The code for the custom app so far looks like this:
using System;
using System.Collections.Generic;
using System.Linq;
using Microsoft.Azure;
using Microsoft.Azure.Management.DataFactories.Models;
using Microsoft.Azure.Management.DataFactories.Runtime;
namespace ClassLibrary1
{
public class Class1 : IDotNetActivity
{
public IDictionary string, string Execute(
IEnumerable linkedServices,
IEnumerable datasets,
Activity activity,
IActivityLogger logger)
{
logger.Write("Start");
//Get extended properties
DotNetActivity dotNetActivityPipeline = (DotNetActivity)activity.TypeProperties;
string sliceStartString = dotNetActivityPipeline.ExtendedProperties["SliceStart"];
//Get linked service details
Dataset inputDataset = datasets.Single(dataset = dataset.Name == activity.Inputs.Single().Name);
Dataset outputDataset = datasets.Single(dataset = dataset.Name == activity.Outputs.Single().Name);
/*
DO FTP download here
*/
logger.Write("End");
return new Dictionary string, string();
}
}
}
So far my code works and I have the files downloaded to my blob storage account.
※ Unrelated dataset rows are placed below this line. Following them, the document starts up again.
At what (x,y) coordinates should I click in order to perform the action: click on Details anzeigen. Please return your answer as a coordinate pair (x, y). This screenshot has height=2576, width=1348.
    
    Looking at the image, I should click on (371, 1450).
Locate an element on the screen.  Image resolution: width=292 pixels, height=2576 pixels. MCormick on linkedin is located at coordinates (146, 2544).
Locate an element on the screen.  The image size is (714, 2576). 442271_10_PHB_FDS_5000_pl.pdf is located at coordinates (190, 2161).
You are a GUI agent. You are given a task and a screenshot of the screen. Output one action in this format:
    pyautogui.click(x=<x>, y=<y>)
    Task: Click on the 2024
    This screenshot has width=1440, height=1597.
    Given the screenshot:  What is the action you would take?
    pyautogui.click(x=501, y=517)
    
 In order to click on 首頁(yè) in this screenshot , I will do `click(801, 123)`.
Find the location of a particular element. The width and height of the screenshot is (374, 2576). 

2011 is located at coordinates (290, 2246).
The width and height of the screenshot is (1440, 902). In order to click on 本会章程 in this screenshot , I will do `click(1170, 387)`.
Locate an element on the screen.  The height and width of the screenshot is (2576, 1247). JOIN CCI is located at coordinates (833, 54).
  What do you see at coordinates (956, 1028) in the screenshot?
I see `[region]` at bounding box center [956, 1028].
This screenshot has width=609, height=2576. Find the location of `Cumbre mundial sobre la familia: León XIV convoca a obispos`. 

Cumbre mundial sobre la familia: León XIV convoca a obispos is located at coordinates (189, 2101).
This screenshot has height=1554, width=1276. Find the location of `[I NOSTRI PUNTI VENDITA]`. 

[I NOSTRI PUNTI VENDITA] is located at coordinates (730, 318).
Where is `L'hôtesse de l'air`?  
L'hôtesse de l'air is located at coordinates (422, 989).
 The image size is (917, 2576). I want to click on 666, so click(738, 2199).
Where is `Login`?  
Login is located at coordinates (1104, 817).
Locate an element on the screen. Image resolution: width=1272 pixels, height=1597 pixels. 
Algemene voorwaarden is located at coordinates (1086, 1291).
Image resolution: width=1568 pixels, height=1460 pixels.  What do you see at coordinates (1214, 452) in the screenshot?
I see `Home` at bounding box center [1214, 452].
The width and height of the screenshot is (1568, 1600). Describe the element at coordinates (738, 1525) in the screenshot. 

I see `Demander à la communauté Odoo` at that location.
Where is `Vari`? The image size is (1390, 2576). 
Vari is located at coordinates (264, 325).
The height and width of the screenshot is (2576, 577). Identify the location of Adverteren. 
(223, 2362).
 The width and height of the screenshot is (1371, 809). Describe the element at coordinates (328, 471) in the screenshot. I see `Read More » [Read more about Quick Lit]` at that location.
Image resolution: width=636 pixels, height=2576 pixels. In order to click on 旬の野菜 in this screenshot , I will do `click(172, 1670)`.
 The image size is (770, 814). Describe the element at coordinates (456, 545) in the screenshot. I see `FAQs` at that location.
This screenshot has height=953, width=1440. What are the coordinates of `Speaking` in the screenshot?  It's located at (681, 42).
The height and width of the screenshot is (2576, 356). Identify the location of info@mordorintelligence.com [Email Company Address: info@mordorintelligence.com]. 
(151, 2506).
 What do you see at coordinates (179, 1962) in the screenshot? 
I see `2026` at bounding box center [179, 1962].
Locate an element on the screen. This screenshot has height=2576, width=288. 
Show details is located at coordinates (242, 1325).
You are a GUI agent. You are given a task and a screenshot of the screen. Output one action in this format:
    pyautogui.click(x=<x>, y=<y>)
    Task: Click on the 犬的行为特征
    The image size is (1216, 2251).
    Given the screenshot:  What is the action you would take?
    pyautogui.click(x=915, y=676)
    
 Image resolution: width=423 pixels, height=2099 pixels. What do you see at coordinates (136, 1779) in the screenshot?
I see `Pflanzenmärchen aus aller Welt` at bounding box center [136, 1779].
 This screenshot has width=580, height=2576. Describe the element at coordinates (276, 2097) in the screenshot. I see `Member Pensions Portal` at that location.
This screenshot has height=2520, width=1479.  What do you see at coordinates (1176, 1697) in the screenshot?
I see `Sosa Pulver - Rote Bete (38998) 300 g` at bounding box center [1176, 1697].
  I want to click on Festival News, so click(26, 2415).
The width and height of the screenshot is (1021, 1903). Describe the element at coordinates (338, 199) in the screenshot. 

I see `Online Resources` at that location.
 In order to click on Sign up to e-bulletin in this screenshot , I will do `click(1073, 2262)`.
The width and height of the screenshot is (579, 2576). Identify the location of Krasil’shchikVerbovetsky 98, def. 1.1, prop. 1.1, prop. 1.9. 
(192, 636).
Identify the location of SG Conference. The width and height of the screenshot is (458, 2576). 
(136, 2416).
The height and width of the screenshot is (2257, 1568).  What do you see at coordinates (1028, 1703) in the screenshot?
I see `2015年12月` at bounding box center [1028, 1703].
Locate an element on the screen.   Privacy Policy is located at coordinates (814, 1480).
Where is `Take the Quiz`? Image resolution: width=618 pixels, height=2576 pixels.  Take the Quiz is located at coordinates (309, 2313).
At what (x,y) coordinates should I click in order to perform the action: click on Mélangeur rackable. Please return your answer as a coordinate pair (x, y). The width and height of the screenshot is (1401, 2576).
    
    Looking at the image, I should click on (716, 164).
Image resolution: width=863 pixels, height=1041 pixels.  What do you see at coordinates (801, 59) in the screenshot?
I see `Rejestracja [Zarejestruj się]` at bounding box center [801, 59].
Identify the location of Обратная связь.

Now that I have the files downloaded, I would like to have the nodes of the Batch pool decompress the files and put the decompressed files in my blob storage for further processing. For this, wgrib2.exe is used, which comes with some dll files. I have already zipped and uploaded the executable and all dll files it needs to the Application Packages to my pool. If I am correct, when each node joins the pool, this executable will be extracted and available for calls.
My question is: how do I go about to write the custom .NET activity so the files are downloaded by the nodes of my pool and after each file is downloaded, a decompression command is run on each file to convert it to csv file? The command line for this would look like:
wgrib2.exe downloadedfileName.grb2 -csv downloadedfileName.csv
How do I get a handle of the name of each downloaded file, how do I precess it on the node and save it back to the blob storage?
Also, how can I control how many files are downloaded at the same time and how many are decompressed at the same time?